Desde muy chica me sentí atraída por las cosas de Dios, y Dios irrumpió en un momento determinado de mi vida, llamándome para que  dejándolo todo-familia, estudios, amigos, grupo misionero-, sea toda de Él. Y en fidelidad a esa Voz escuchada,  una vez en el corazón, comencé a recorrer Su Camino conducida por el Espíritu del Hijo, con confianza y abandono.”

 Podríamos quedarnos aquí y rezar un ratito…Que lindo  esto que nos compartía la hermana!!!! y yo pensaba en estos días que algunos habrán leído con mucho gozo,  lo que el Papa Benedicto XVI visitando en la fiesta de San Bruno a un Monasterio habla de la necesidad de los monasterios en nuestro tiempo y son cosas que nos llenan de alegría y de gozo. También es una gracia aquí poder tener dos monasterios que nos hablan de la Primacía de Dios, el Monasterio de las hermanas y el Monasterio de la Santa Cruz, son dos pilares que nos hablan de la presencia de Dios, de la acción de Dios, en un mundo anestesiado, en un mundo que quiere como olvidar a Dios….

Sin embargo el Señor se ocupa de esta Alianza que hemos escuchado en la primer lectura, esta alianza que siempre fue de parte suya de suscitar  hombres y mujeres, que manifiesten claramente la primacía de Dios, la presencia de Dios.

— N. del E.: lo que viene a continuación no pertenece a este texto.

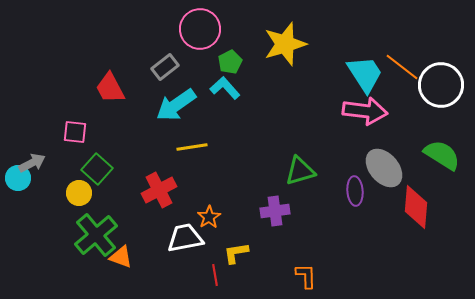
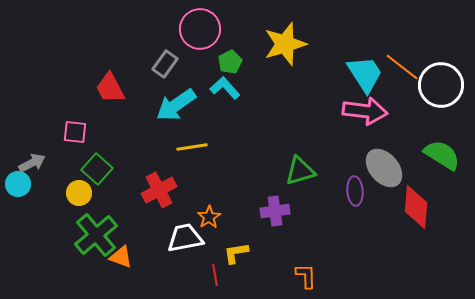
gray rectangle: moved 3 px up; rotated 16 degrees counterclockwise
cyan circle: moved 6 px down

Y dice y continúa hablando Benedicto: “que en un monasterio se respira algo distinto, hay un oxigeno distinto….” ¿ Y quién de nosotros no respira eso cuando viene a Abba Padre?, ¿ quién de nosotros no se conmueve frente a la alegría , a la juventud, al gozo justamente porque es signo de la presencia de Dios en este Monasterio?

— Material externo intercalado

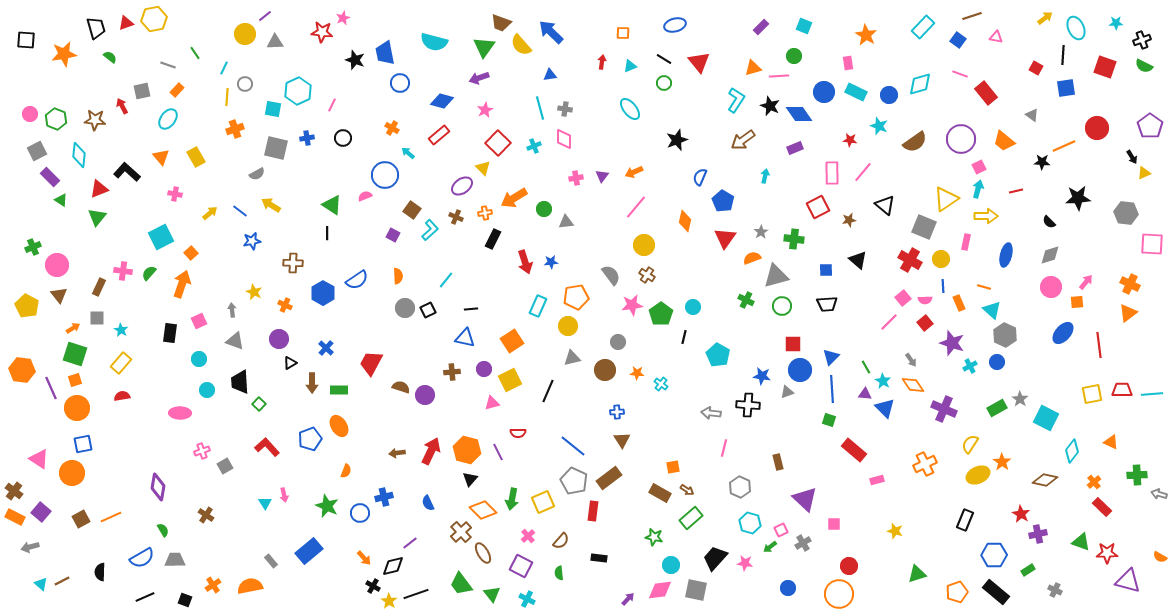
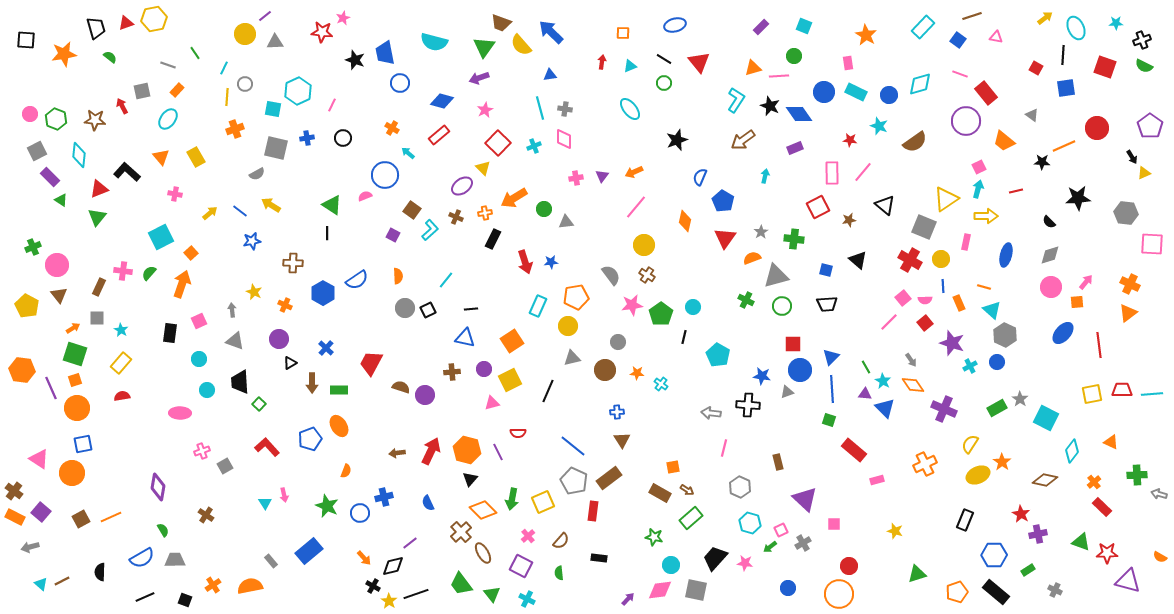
purple circle at (961, 139): moved 5 px right, 18 px up
blue square at (826, 270): rotated 16 degrees clockwise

 Todos nos acordamos que la presencia de Dios en nuestra vida, la posesión de Dios en nuestra vida, siempre será signo de gozo y de alegría, de serena paz no de ausencia o de dificultad de  cruz, no ausencia de esfuerzo para configurarnos cada vez más con Jesús pero siempre de  paz, de serenidad, de felicidad de Dios Y  podemos decir como nos lo recuerda el beato Juan Pablo II que también esta vocación de la hermana Maria Eugenia como recién nos compartió, surge de la contemplación, solo de la contemplación nacen las vocaciones, solo de la contemplación nace y se regeneran las vocaciones, solo de la contemplación se puede vivir en  camino hacia la fidelidad. Nosotros aquí también estamos celebrando, contemplando a Dios, de que la hermana Maria Eugenia quiere consagrar su vida, diciendo que quiere ser toda de Dios, quiere construir su vida para siempre en Dios. Que seguramente lo ha tenido como dijo desde chica…

La Madre Hilda me decía hablándome de la hermana que siempre fue de una sola pieza, ¡¡¡¡¡siempre para adelante!!!!,  siempre firme. Estoy seguro que, hace tres años seguramente en su corazón el amor era ya para siempre, porque todo es para siempre, porque el amor si tiene tiempo no es un amor verdadero, el amor cristiano es el amor para siempre… . Todos nosotros deberíamos irnos hoy  con una certeza en el corazón : DE QUE DIOS NOS AMÓ PRIMERO y que entonces si Dios nos amó primero, también como Dios, también como Jesús, que es el Dios con nosotros, debemos amar siempre, y amar primero, y que debemos como Dios, como Jesús, amar a todos. Que este sea como el reflejo, como el eco en nuestro corazón de esta celebración que estamos participando.